Assignment — Return verbatim the line containing "Аспартатаминотрансфераза (АсАТ)" together with all lines that follow it, through the end of the records.

(Records excerpted from a collection)
━━━━━━━━━━━━━━━━━━━━

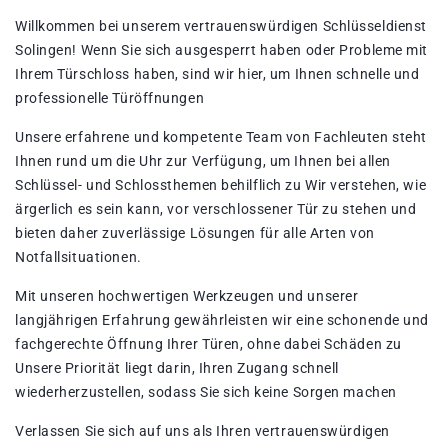
Willkommen bei unserem vertrauenswürdigen Schlüsseldienst
Solingen!​ Wenn Sie sich ausgesperrt haben oder Probleme mit
Ihrem Türschloss haben, sind wir hier, um Ihnen schnelle und
professionelle Türöffnungen
Unsere erfahrene und kompetente Team von Fachleuten steht
Ihnen rund um die Uhr zur Verfügung, um Ihnen bei allen
Schlüssel- und Schlossthemen behilflich zu Wir verstehen, wie
ärgerlich es sein kann, vor verschlossener Tür zu stehen und
bieten daher zuverlässige Lösungen für alle Arten von
Notfallsituationen.
Mit unseren hochwertigen Werkzeugen und unserer
langjährigen Erfahrung gewährleisten wir eine schonende und
fachgerechte Öffnung Ihrer Türen, ohne dabei Schäden zu
Unsere Priorität liegt darin, Ihren Zugang schnell
wiederherzustellen, sodass Sie sich keine Sorgen machen
Verlassen Sie sich auf uns als Ihren vertrauenswürdigen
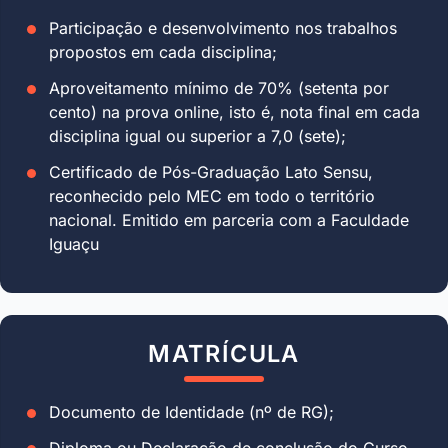
Participação e desenvolvimento nos trabalhos
propostos em cada disciplina;
Aproveitamento mínimo de 70% (setenta por
cento) na prova online, isto é, nota final em cada
disciplina igual ou superior a 7,0 (sete);
Certificado de Pós-Graduação Lato Sensu,
reconhecido pelo MEC em todo o território
nacional. Emitido em parceria com a Faculdade
Iguaçu
MATRÍCULA
Documento de Identidade (nº de RG);
Diploma ou Declaração de conclusão do Curso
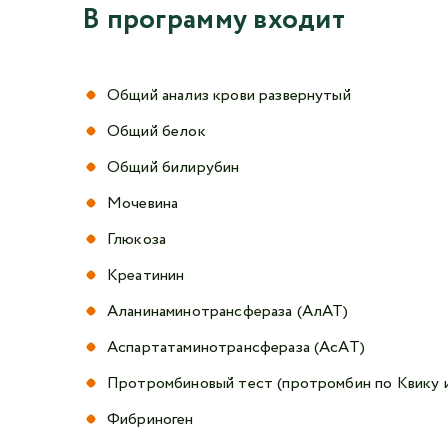
В программу входит
Общий анализ крови развернутый
Общий белок
Общий билирубин
Мочевина
Глюкоза
Креатинин
Аланинаминотрансфераза (АлАТ)
Аспартатаминотрансфераза (АсАТ)
Протромбиновый тест (протромбин по Квику
Фибриноген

━━━━━━━━━━━━━━━━━━━━

Written answer —
Аспартатаминотрансфераза (АсАТ)
Протромбиновый тест (протромбин по Квику
Фибриноген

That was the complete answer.